> _Extracted records_
┏━━

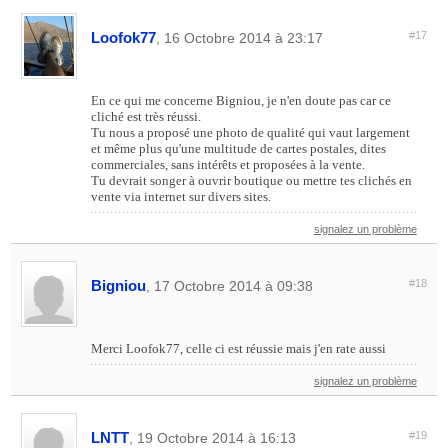
Loofok77
#17
, 16 Octobre 2014 à 23:17
En ce qui me concerne Bigniou, je n'en doute pas car ce
cliché est très réussi.
Tu nous a proposé une photo de qualité qui vaut largement
et même plus qu'une multitude de cartes postales, dites
commerciales, sans intérêts et proposées à la vente.
Tu devrait songer à ouvrir boutique ou mettre tes clichés en
vente via internet sur divers sites.
signalez un problème
Bigniou
#18
, 17 Octobre 2014 à 09:38
Merci Loofok77, celle ci est réussie mais j'en rate aussi
signalez un problème
LNTT
#19
, 19 Octobre 2014 à 16:13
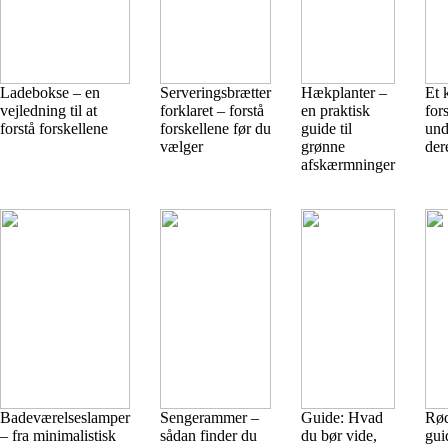
Ladebokse – en
Serveringsbrætter
Hækplanter –
Et 
vejledning til at
forklaret – forstå
en praktisk
for
forstå forskellene
forskellene før du
guide til
und
vælger
grønne
der
afskærmninger
Badeværelseslamper
Sengerammer –
Guide: Hvad
Rød
– fra minimalistisk
sådan finder du
du bør vide,
gui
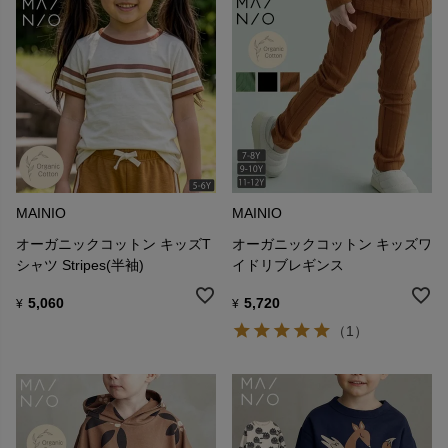
MAINIO
MAINIO
オーガニックコットン キッズT
オーガニックコットン キッズワ
シャツ Stripes(半袖)
イドリブレギンス
5,060
5,720
¥
¥
（1）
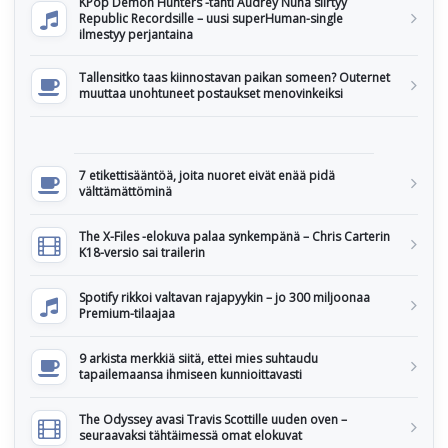
KPop Demon Hunters -tähti Audrey Nuna siirtyy
Republic Recordsille – uusi superHuman-single
ilmestyy perjantaina
Tallensitko taas kiinnostavan paikan someen? Outernet
muuttaa unohtuneet postaukset menovinkeiksi
7 etikettisääntöä, joita nuoret eivät enää pidä
välttämättöminä
The X-Files -elokuva palaa synkempänä – Chris Carterin
K18-versio sai trailerin
Spotify rikkoi valtavan rajapyykin – jo 300 miljoonaa
Premium-tilaajaa
9 arkista merkkiä siitä, ettei mies suhtaudu
tapailemaansa ihmiseen kunnioittavasti
The Odyssey avasi Travis Scottille uuden oven –
seuraavaksi tähtäimessä omat elokuvat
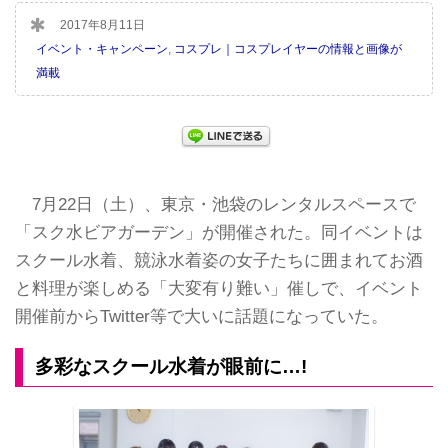
2017年8月11日
イベント・キャンペーン
,
コスプレ｜コスプレイヤーの情報と画像が
満載
7月22日（土）、東京・池袋のレンタルスペースで
「スク水ビアガーデン」が開催された。同イベントは
スクール水着、競泳水着姿の女子たちに囲まれてお酒
と料理が楽しめる「大変有り難い」催しで、イベント
開催前からTwitter等で大いに話題になっていた。
多彩なスクール水着が眼前に…!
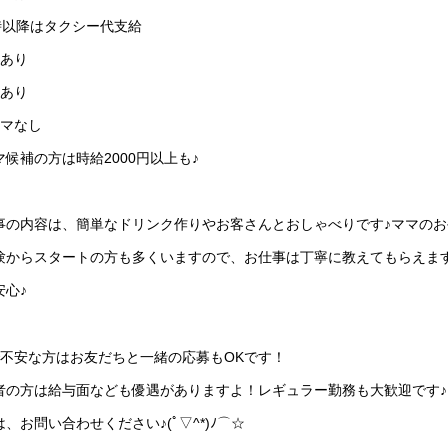
4時以降はタクシー代支給
給あり
志あり
ルマなし
マ候補の方は時給2000円以上も♪
事の内容は、簡単なドリンク作りやお客さんとおしゃべりです♪ママのお
験からスタートの方も多くいますので、お仕事は丁寧に教えてもらえま
安心♪
で不安な方はお友だちと一緒の応募もOKです！
者の方は給与面なども優遇がありますよ！レギュラー勤務も大歓迎です♪
、お問い合わせください♪(ﾟ▽^*)ﾉ⌒☆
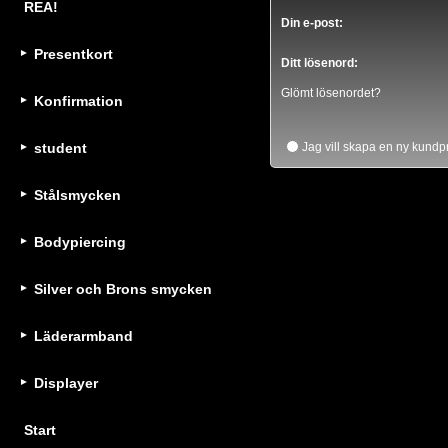
REA!
Din e-post:
Presentkort
Ditt lösenord:
Glömt lösenordet?
Konfirmation
student
Jag vill skapa en ny kundpr
Stålsmycken
Bodypiercing
Silver och Brons smycken
Läderarmband
Displayer
Start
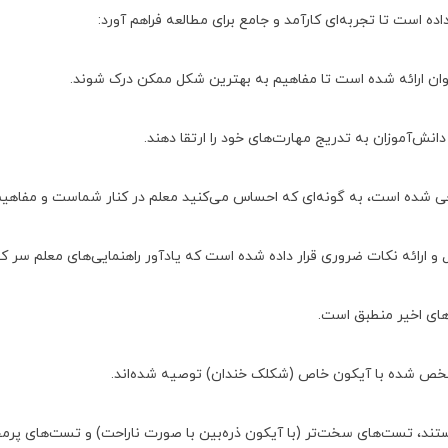
اده است تا تجربه‌ای کارآمد و جامع برای مطالعه فراهم آورد:
روان ارائه شده است تا مفاهیم به بهترین شکل ممکن درک شوند
.
انش‌آموزان به تدریج مهارت‌های خود را ارتقا دهند
.
ی شده است، به گونه‌ای که احساس می‌کنید معلم در کنار شماست و مفاهیم
 و ارائه نکات ضروری قرار داده شده است که یادآور راهنمایی‌های معلم سر 
های اخیر منطبق
است
.
شخص شده با آیکون خاص (شکلک خندان) توصیه شده‌اند
.
تند، تست‌های سخت‌تر (با آیکون ذره‌بین با صورت ناراحت) و تست‌های پرمح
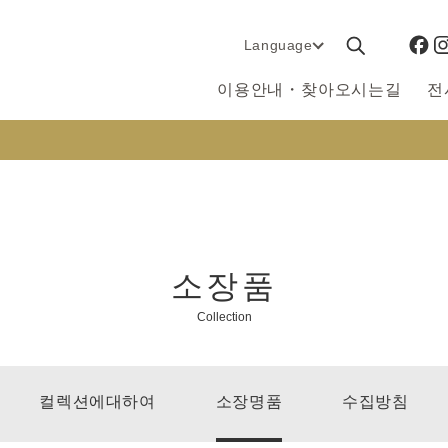
Language
이용안내・찾아오시는길
전
소장품
Collection
컬렉션에대하여
소장명품
수집방침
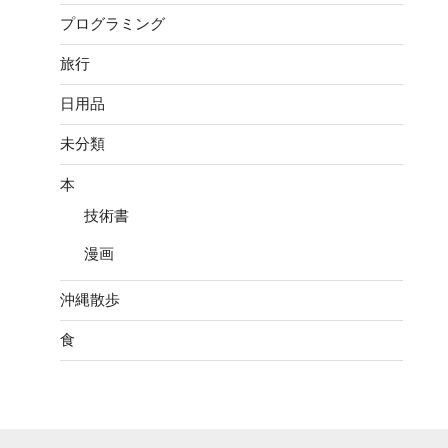
プログラミング
旅行
日用品
未分類
本
技術書
漫画
沖縄散歩
食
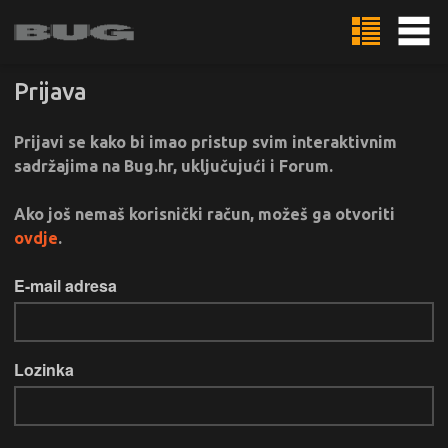
Prijava
Prijavi se kako bi imao pristup svim interaktivnim
sadržajima na Bug.hr, uključujući i Forum.
Ako još nemaš korisnički račun, možeš ga otvoriti
ovdje
.
E-mail adresa
Lozinka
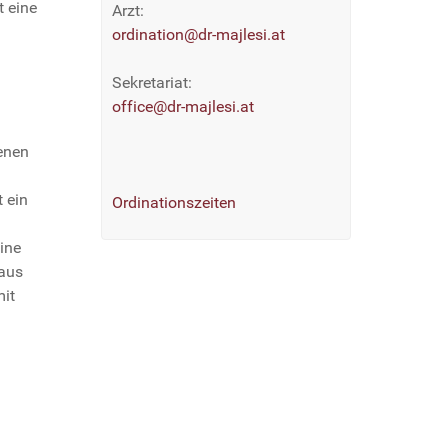
t eine
Arzt:
ordination@dr-majlesi.at
Sekretariat:
office@dr-majlesi.at
enen
 ein
Ordinationszeiten
ine
 aus
mit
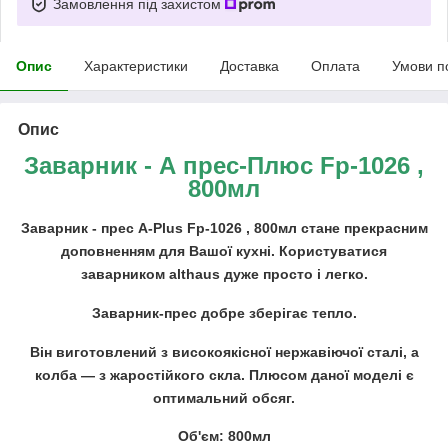
Замовлення під захистом
Опис
Характеристики
Доставка
Оплата
Умови п
Опис
Заварник - А прес-Плюс Fp-1026 ,
800мл
Заварник - прес A-Plus Fp-1026 , 800мл стане прекрасним
доповненням для Вашої кухні. Користуватися
заварником althaus дуже просто і легко.
Заварник-прес добре зберігає тепло.
Він виготовлений з високоякісної нержавіючої сталі, а
колба ― з жаростійкого скла. Плюсом даної моделі є
оптимальний обсяг.
Об'єм: 800мл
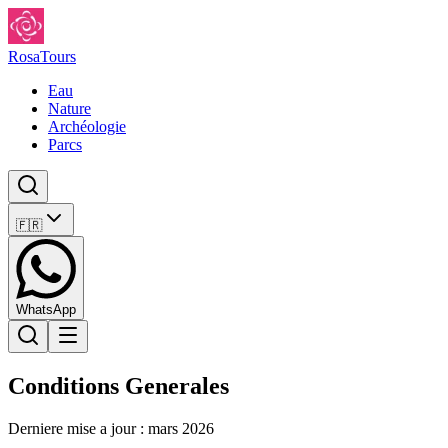
Rosa
Tours
Eau
Nature
Archéologie
Parcs
🇫🇷
WhatsApp
Conditions Generales
Derniere mise a jour : mars 2026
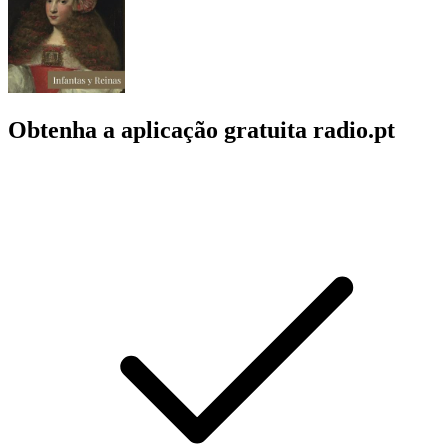
Obtenha a aplicação gratuita radio.pt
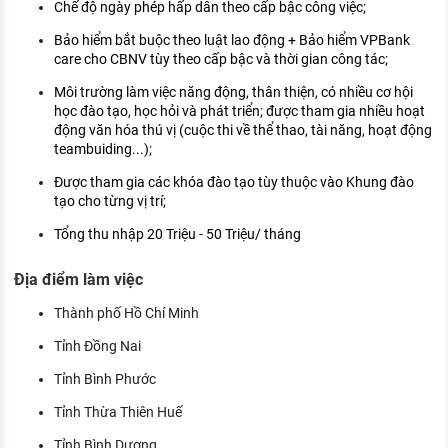
Chế độ ngày phép hấp dẫn theo cấp bậc công việc;
Bảo hiểm bắt buộc theo luật lao động + Bảo hiểm VPBank
care cho CBNV tùy theo cấp bậc và thời gian công tác;
Môi trường làm việc năng động, thân thiện, có nhiều cơ hội
học đào tạo, học hỏi và phát triển; được tham gia nhiều hoạt
động văn hóa thú vị (cuộc thi về thể thao, tài năng, hoạt động
teambuiding...);
Được tham gia các khóa đào tạo tùy thuộc vào Khung đào
tạo cho từng vị trí;
Tổng thu nhập 20 Triệu - 50 Triệu/ tháng
Địa điểm làm việc
Thành phố Hồ Chí Minh
Tỉnh Đồng Nai
Tỉnh Bình Phước
Tỉnh Thừa Thiên Huế
Tỉnh Bình Dương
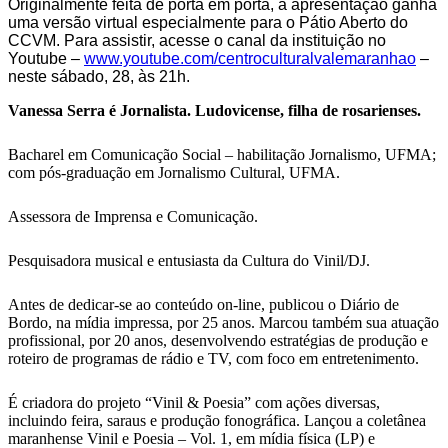
Originalmente feita de porta em porta, a apresentação ganha
uma versão virtual especialmente para o Pátio Aberto do
CCVM. Para assistir, acesse o canal da instituição no
Youtube –
www.youtube.com/
centroculturalvalemaranhao
–
neste sábado, 28, às 21h.
Vanessa Serra é Jornalista. Ludovicense, filha de rosarienses.
Bacharel em Comunicação Social – habilitação Jornalismo, UFMA;
com pós-graduação em Jornalismo Cultural, UFMA.
Assessora de Imprensa e Comunicação.
Pesquisadora musical e entusiasta da Cultura do Vinil/DJ.
Antes de dedicar-se ao conteúdo on-line, publicou o Diário de
Bordo, na mídia impressa, por 25 anos. Marcou também sua atuação
profissional, por 20 anos, desenvolvendo estratégias de produção e
roteiro de programas de rádio e TV, com foco em entretenimento.
É criadora do projeto “Vinil & Poesia” com ações diversas,
incluindo feira, saraus e produção fonográfica. Lançou a coletânea
maranhense Vinil e Poesia – Vol. 1, em mídia física (LP) e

┗━━

> _Task prompt_
Reproduce the material above verbatim; omit every picture.

> _Expected answer_
Loofok77
#17
, 16 Octobre 2014 à 23:17
En ce qui me concerne Bigniou, je n'en doute pas car ce
cliché est très réussi.
Tu nous a proposé une photo de qualité qui vaut largement
et même plus qu'une multitude de cartes postales, dites
commerciales, sans intérêts et proposées à la vente.
Tu devrait songer à ouvrir boutique ou mettre tes clichés en
vente via internet sur divers sites.
signalez un problème
Bigniou
#18
, 17 Octobre 2014 à 09:38
Merci Loofok77, celle ci est réussie mais j'en rate aussi
signalez un problème
LNTT
#19
, 19 Octobre 2014 à 16:13
Ladebokse – en
Serveringsbrætter
Hækplanter –
Et 
vejledning til at
forklaret – forstå
en praktisk
for
forstå forskellene
forskellene før du
guide til
und
vælger
grønne
der
afskærmninger
Badeværelseslamper
Sengerammer –
Guide: Hvad
Rød
– fra minimalistisk
sådan finder du
du bør vide,
gui
MAINIO
MAINIO
オーガニックコットン キッズT
オーガニックコットン キッズワ
シャツ Stripes(半袖)
イドリブレギンス
5,060
5,720
¥
¥
（1）
KPop Demon Hunters -tähti Audrey Nuna siirtyy
Republic Recordsille – uusi superHuman-single
ilmestyy perjantaina
Tallensitko taas kiinnostavan paikan someen? Outernet
muuttaa unohtuneet postaukset menovinkeiksi
7 etikettisääntöä, joita nuoret eivät enää pidä
välttämättöminä
The X-Files -elokuva palaa synkempänä – Chris Carterin
K18-versio sai trailerin
Spotify rikkoi valtavan rajapyykin – jo 300 miljoonaa
Premium-tilaajaa
9 arkista merkkiä siitä, ettei mies suhtaudu
tapailemaansa ihmiseen kunnioittavasti
The Odyssey avasi Travis Scottille uuden oven –
seuraavaksi tähtäimessä omat elokuvat
2017年8月11日
イベント・キャンペーン
,
コスプレ｜コスプレイヤーの情報と画像が
満載
7月22日（土）、東京・池袋のレンタルスペースで
「スク水ビアガーデン」が開催された。同イベントは
スクール水着、競泳水着姿の女子たちに囲まれてお酒
と料理が楽しめる「大変有り難い」催しで、イベント
開催前からTwitter等で大いに話題になっていた。
多彩なスクール水着が眼前に…!
4時以降はタクシー代支給
給あり
志あり
ルマなし
マ候補の方は時給2000円以上も♪
事の内容は、簡単なドリンク作りやお客さんとおしゃべりです♪ママのお
験からスタートの方も多くいますので、お仕事は丁寧に教えてもらえま
安心♪
で不安な方はお友だちと一緒の応募もOKです！
者の方は給与面なども優遇がありますよ！レギュラー勤務も大歓迎です♪
、お問い合わせください♪(ﾟ▽^*)ﾉ⌒☆
REA!
Din e-post:
Presentkort
Ditt lösenord:
Glömt lösenordet?
Konfirmation
student
Jag vill skapa en ny kundpr
Stålsmycken
Bodypiercing
Silver och Brons smycken
Läderarmband
Displayer
Start
اده است تا تجربه‌ای کارآمد و جامع برای مطالعه فراهم آورد:
روان ارائه شده است تا مفاهیم به بهترین شکل ممکن درک شوند
.
انش‌آموزان به تدریج مهارت‌های خود را ارتقا دهند
.
ی شده است، به گونه‌ای که احساس می‌کنید معلم در کنار شماست و مفاهیم
 و ارائه نکات ضروری قرار داده شده است که یادآور راهنمایی‌های معلم سر 
های اخیر منطبق
است
.
شخص شده با آیکون خاص (شکلک خندان) توصیه شده‌اند
.
تند، تست‌های سخت‌تر (با آیکون ذره‌بین با صورت ناراحت) و تست‌های پرمح
Language
이용안내・찾아오시는길
전
소장품
Collection
컬렉션에대하여
소장명품
수집방침
プログラミング
旅行
日用品
未分類
本
技術書
漫画
沖縄散歩
食
Prijava
Prijavi se kako bi imao pristup svim interaktivnim
sadržajima na Bug.hr, uključujući i Forum.
Ako još nemaš korisnički račun, možeš ga otvoriti
ovdje
.
E-mail adresa
Lozinka
t eine
Arzt:
ordination@dr-majlesi.at
Sekretariat:
office@dr-majlesi.at
enen
 ein
Ordinationszeiten
ine
 aus
mit
Замовлення під захистом
Опис
Характеристики
Доставка
Оплата
Умови п
Опис
Заварник - А прес-Плюс Fp-1026 ,
800мл
Заварник - прес A-Plus Fp-1026 , 800мл стане прекрасним
доповненням для Вашої кухні. Користуватися
заварником althaus дуже просто і легко.
Заварник-прес добре зберігає тепло.
Він виготовлений з високоякісної нержавіючої сталі, а
колба ― з жаростійкого скла. Плюсом даної моделі є
оптимальний обсяг.
Об'єм: 800мл
Rosa
Tours
Eau
Nature
Archéologie
Parcs
🇫🇷
WhatsApp
Conditions Generales
Derniere mise a jour : mars 2026
Obtenha a aplicação gratuita radio.pt
Chế độ ngày phép hấp dẫn theo cấp bậc công việc;
Bảo hiểm bắt buộc theo luật lao động + Bảo hiểm VPBank
care cho CBNV tùy theo cấp bậc và thời gian công tác;
Môi trường làm việc năng động, thân thiện, có nhiều cơ hội
học đào tạo, học hỏi và phát triển; được tham gia nhiều hoạt
động văn hóa thú vị (cuộc thi về thể thao, tài năng, hoạt động
teambuiding...);
Được tham gia các khóa đào tạo tùy thuộc vào Khung đào
tạo cho từng vị trí;
Tổng thu nhập 20 Triệu - 50 Triệu/ tháng
Địa điểm làm việc
Thành phố Hồ Chí Minh
Tỉnh Đồng Nai
Tỉnh Bình Phước
Tỉnh Thừa Thiên Huế
Tỉnh Bình Dương
Originalmente feita de porta em porta, a apresentação ganha
uma versão virtual especialmente para o Pátio Aberto do
CCVM. Para assistir, acesse o canal da instituição no
Youtube –
www.youtube.com/
centroculturalvalemaranhao
–
neste sábado, 28, às 21h.
Vanessa Serra é Jornalista. Ludovicense, filha de rosarienses.
Bacharel em Comunicação Social – habilitação Jornalismo, UFMA;
com pós-graduação em Jornalismo Cultural, UFMA.
Assessora de Imprensa e Comunicação.
Pesquisadora musical e entusiasta da Cultura do Vinil/DJ.
Antes de dedicar-se ao conteúdo on-line, publicou o Diário de
Bordo, na mídia impressa, por 25 anos. Marcou também sua atuação
profissional, por 20 anos, desenvolvendo estratégias de produção e
roteiro de programas de rádio e TV, com foco em entretenimento.
É criadora do projeto “Vinil & Poesia” com ações diversas,
incluindo feira, saraus e produção fonográfica. Lançou a coletânea
maranhense Vinil e Poesia – Vol. 1, em mídia física (LP) e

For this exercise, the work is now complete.